_WHAT YOU HAVE TO DO_
Please copy exactly the part of the records below that opens with the line containing "Krma - Triglav 4/5.10.2008" and closes with the line containing "Smatramo da samo", leaving out any pictures.

_STUDY MATERIAL_
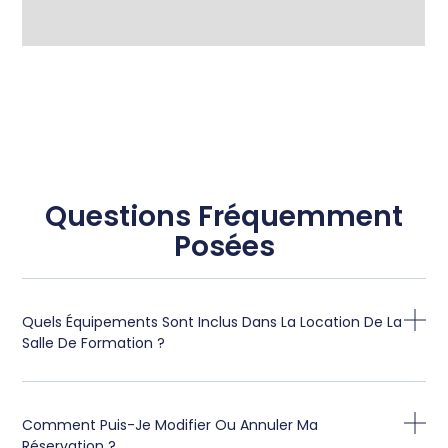
Questions Fréquemment
Posées
Quels Équipements Sont Inclus Dans La Location De La
Salle De Formation ?
Comment Puis-Je Modifier Ou Annuler Ma
Réservation ?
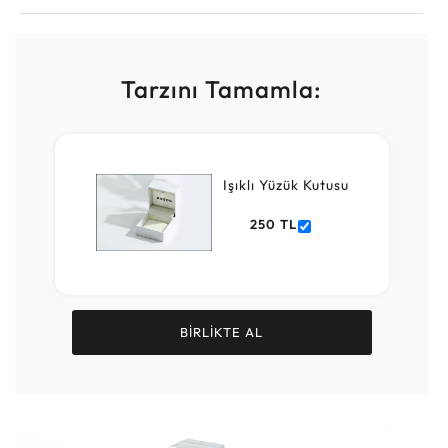
Tarzını Tamamla:
Işıklı Yüzük Kutusu
250 TL
BİRLİKTE AL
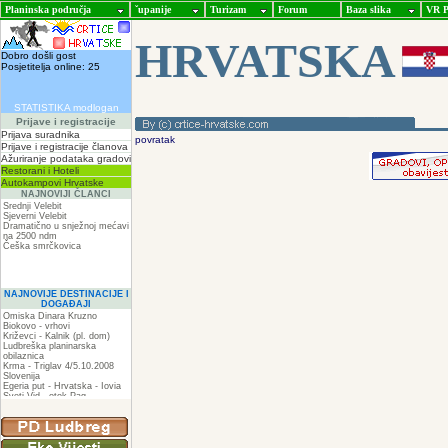
Planinska područja
ˇupanije
Turizam
Forum
Baza slika
VR P
HRVATSKA
Dobro došli gost
Posjetitelja online: 25
STATISTIKA modlogan
Prijave i registracije
Prijava suradnika
povratak
Prijave i registracije članova
Ažuriranje podataka gradovi
Restorani i Hoteli
Autokampovi Hrvatske
NAJNOVIJI ČLANCI
Srednji Velebit
Sjeverni Velebit
Dramatično u snježnoj mećavi
na 2500 ndm
Češka smrčkovica
NAJNOVIJE DESTINACIJE I
DOGAĐAJI
Omiska Dinara Kruzno
Biokovo - vrhovi
Križevci - Kalnik (pl. dom)
Ludbreška planinarska
obilaznica
Krma - Triglav 4/5.10.2008
Slovenija
Egeria put - Hrvatska - Iovia
Sveti Vid - otok Pag
Spilja pod Zir - om
ZIR
Podkilavac-Mudna dol-Hahlići-
Kolac-Podki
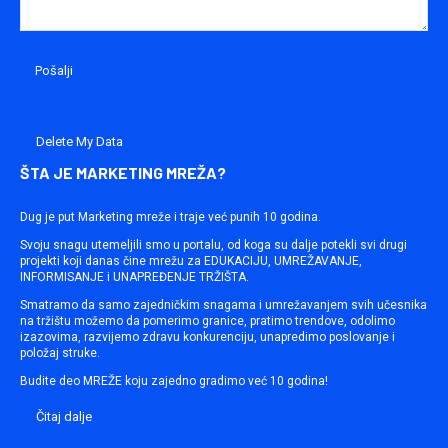
Delete My Data
ŠTA JE MARKETING MREŽA?
Dug je put Marketing mreže i traje već punih 10 godina.
Svoju snagu utemeljili smo u portalu, od koga su dalje potekli svi drugi
projekti koji danas čine mrežu za EDUKACIJU, UMREŽAVANJE,
INFORMISANJE i UNAPREĐENJE TRŽIŠTA.
Smatramo da samo zajedničkim snagama i umrežavanjem svih učesnika
na tržištu možemo da pomerimo granice, pratimo trendove, odolimo
izazovima, razvijemo zdravu konkurenciju, unapredimo poslovanje i
položaj struke.
Budite deo MREŽE koju zajedno gradimo već 10 godina!
Čitaj dalje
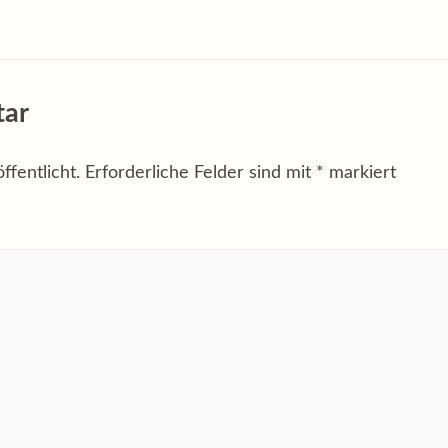
tar
fentlicht.
Erforderliche Felder sind mit
*
markiert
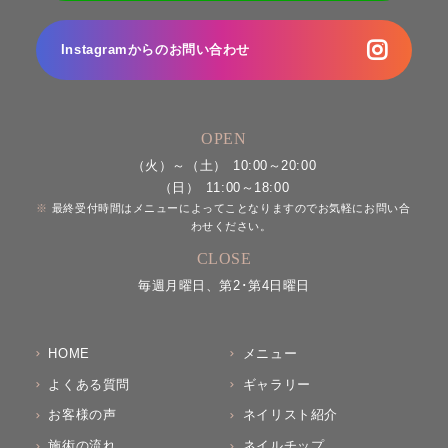
Instagramからのお問い合わせ
OPEN
（火）～（土）
10:00～20:00
（日）
11:00～18:00
最終受付時間はメニューによってことなりますのでお気軽にお問い合
わせください。
CLOSE
毎週月曜日、第2･第4日曜日
HOME
メニュー
よくある質問
ギャラリー
お客様の声
ネイリスト紹介
施術の流れ
ネイルチップ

_YOUR RESPONSE_
Krma - Triglav 4/5.10.2008
Slovenija
Egeria put - Hrvatska - Iovia
Sveti Vid - otok Pag
Spilja pod Zir - om
ZIR
Podkilavac-Mudna dol-Hahlići-
Kolac-Podki
Delete My Data
ŠTA JE MARKETING MREŽA?
Dug je put Marketing mreže i traje već punih 10 godina.
Svoju snagu utemeljili smo u portalu, od koga su dalje potekli svi drugi
projekti koji danas čine mrežu za EDUKACIJU, UMREŽAVANJE,
INFORMISANJE i UNAPREĐENJE TRŽIŠTA.
Smatramo da samo zajedničkim snagama i umrežavanjem svih učesnika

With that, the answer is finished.